Laboratory and diagnostic procedures include the measurement of Serum Alkaline Phosphatase (SAP). While SAP is generally elevated, it is not of diagnostic significance; however, it is a useful parameter for follow-up. A rise in SAP after an initial fall following tumour removal is taken as an indicator of recurrence or metastasis. An open biopsy is the standard method for confirming the diagnosis. Fine needle aspiration cytology (FNAC) is not considered useful for the diagnosis of osteosarcoma, although core biopsy may be effective in advanced centres with expert histopathologists.
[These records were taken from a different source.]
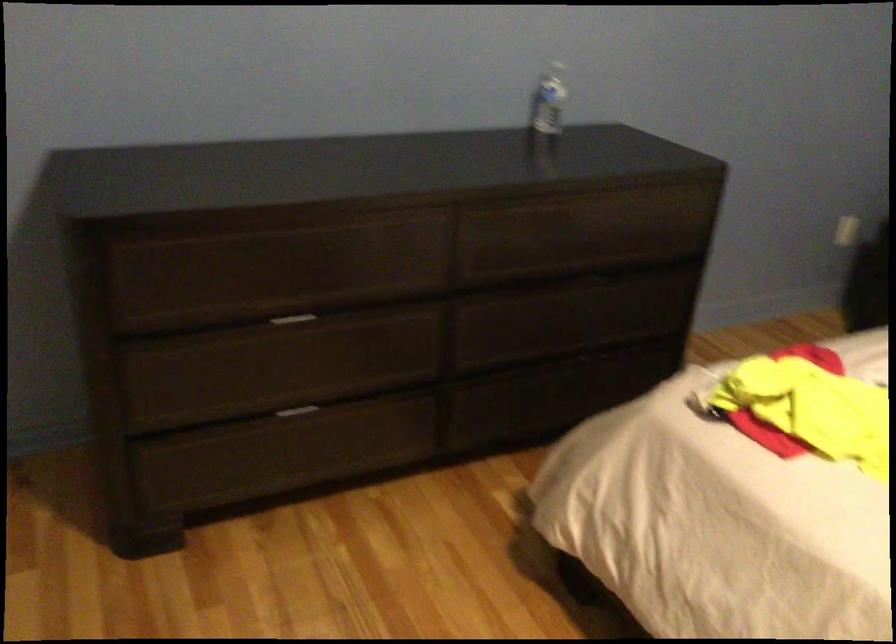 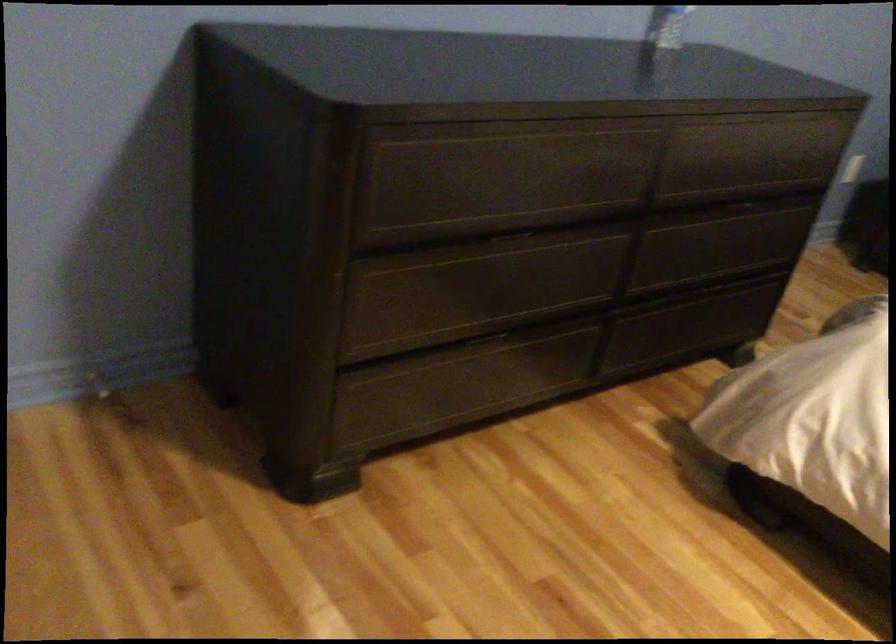 Question: The camera is either moving clockwise (left) or counter-clockwise (right) around the object. The first image is from the beginning of the video and the second image is from the end. Is the camera moving left or right when shooting the video?

Choices:
 (A) Left
 (B) Right

Answer: (A) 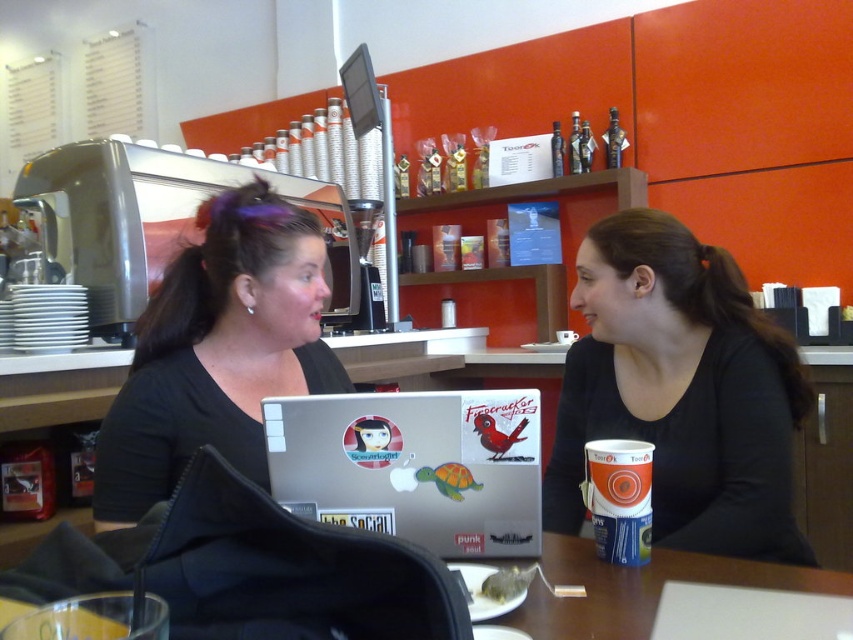 You are standing 5 feet away from the table in the image. There is a point at coordinates point [583,432]. Can you reach that point without moving closer to the table?

The distance of point [583,432] from viewer is 4.58 feet, so yes, you can reach that point without moving closer since you are already 5 feet away, which is slightly farther than the point.

You are a delivery person who needs to place a small package between the black matte shirt at center and the brown wooden table at lower center. The package is 12 inches long. Can you fit it between them without moving either object?

The distance between the black matte shirt at center and the brown wooden table at lower center is 11.29 inches. Since the package is 12 inches long, it cannot fit between them without moving either object.

You are a customer at the coffee shop and want to place your orange matte cup at center on the table without moving the matte black laptop at center. Is this possible? Please explain based on their positions.

The matte black laptop at center is closer to you than the orange matte cup at center, so you can place the orange matte cup at center behind the laptop without moving it.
Treatment and Management of Osteosarcoma

The aim of treatment is to confirm the diagnosis through histology, where the presence of tumour new-bone formation is pathognomonic, and to evaluate the spread of the tumour through staging. Staging involves assessing the extent of involvement in the affected bone and the spread to other sites using X-ray and MRI. Complete removal of the tumour is vital, whether through limb-salvage surgery or amputation. Current advances in imaging and chemotherapy have made limb-sparing surgery the preferred option. This involves a "wide excision" of the tumour with a cuff of normal tissue, followed by reconstruction using a prosthesis, allograft, or autograft. Radiotherapy is reserved for inoperable cases as osteosarcoma is not sensitive to it.
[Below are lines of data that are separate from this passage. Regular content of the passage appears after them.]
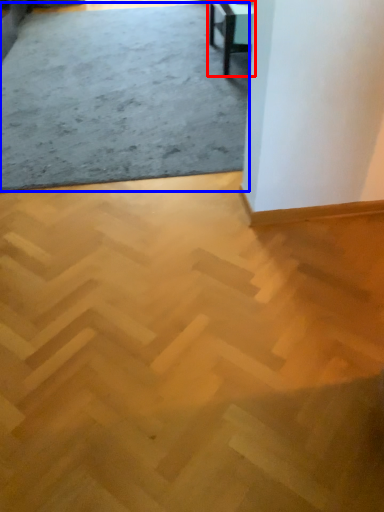 Question: Among these objects, which one is farthest to the camera, table (highlighted by a red box) or concrete (highlighted by a blue box)?

Choices:
 (A) table
 (B) concrete

Answer: (A) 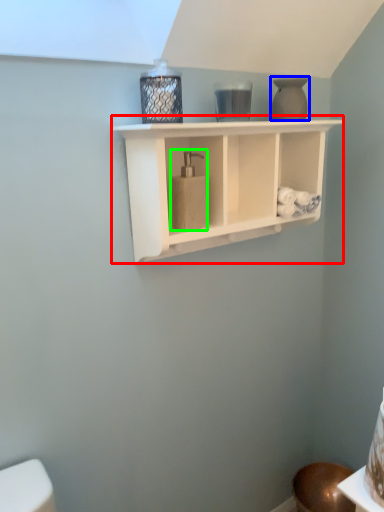 Question: Which object is the closest to the shelf (highlighted by a red box)? Choose among these: vase (highlighted by a blue box) or soap dispenser (highlighted by a green box).

Choices:
 (A) vase
 (B) soap dispenser

Answer: (B) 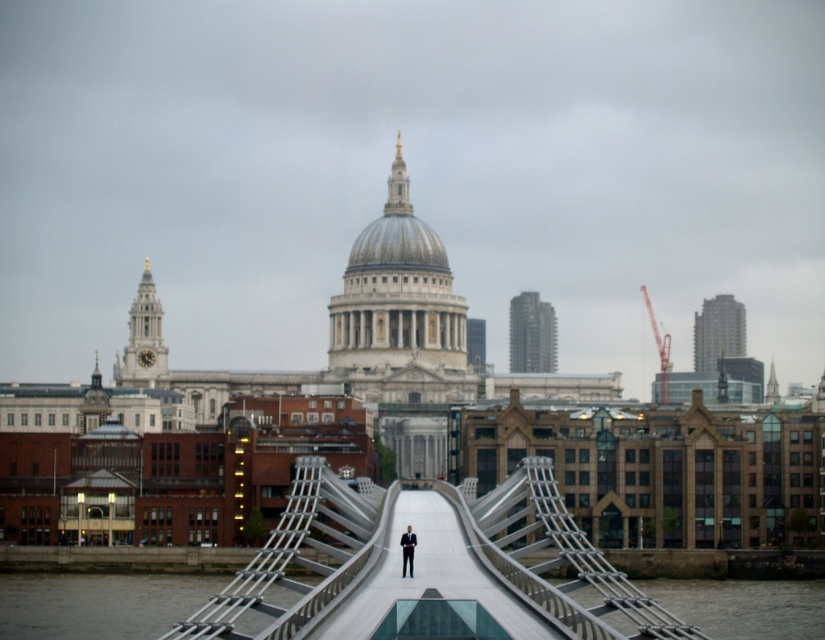 Between metallic silver suspension bridge at center and dark suit at center, which one has less height?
Control of distant micro-metastases is essential, as they have often occurred by the time of diagnosis. Adjuvant chemotherapy has revolutionised treatment, typically started as "neo-adjuvant" chemotherapy before surgery and continued afterward. Common multi-drug combinations include high-dose Methotrexate, Ifosfamide, Cisplatin, and Adriamycin. These drugs are highly toxic and must be administered in specialized centres. Long-term follow-up occurs every $6-8$ weeks to detect recurrence or lung metastasis early. Without treatment, death typically occurs within $2$ years and often within $6$ months of detecting metastasis. Surgery alone offers a $20$ per cent $5$-year survival rate, which increases to as high as $70$ per cent with adjuvant chemotherapy.

Secondary and Parosteal Osteosarcoma

Secondary osteosarcoma develops in bone already affected by pre-malignant diseases and is typically seen in patients over $40$ years of age. Its treatment follows the same lines as conventional osteosarcoma. Parosteal osteosarcoma is a distinct type arising in the region of the periosteum. It is a slower-growing, low-grade tumour usually seen in adults, with the common site being the lower end of the femur. Because it is low grade, chemotherapy is not indicated, and the prognosis is considered much better than that of conventional osteosarcoma.

Ewing's Sarcoma

Ewing’s Sarcoma is a highly malignant tumour occurring most frequently between the ages of $10-20$ years, though it can occur up to the age of $30$. It commonly affects long bones ($2/3$ of cases), particularly the femur and tibia, while the remaining $1/3$ of cases involve flat bones like the pelvis and ribs. It is known for its multicentric origin. The tumour typically begins in the diaphysis of the long bone. Gross pathology shows the tumour involving a large area or even the entire medullary cavity. The tissue is soft, friable, and may be thin, sometimes appearing liquid. As the tumour grows, the bone may expand, and the periosteum may show subperiosteal new bone formation. The tumour eventually ruptures through the cortex and extends into the soft tissues. Histopathologically, it is characterized by sheets of uniform, small round cells that resemble lymphocytes, often forming rosettes around a central clear area. This tumour grows rapidly and metastasizes early through the bloodstream to the lungs and other bones. Clinical features include pain and swelling, often with associated fever and malaise, which sometimes leads to it being confused with osteomyelitis.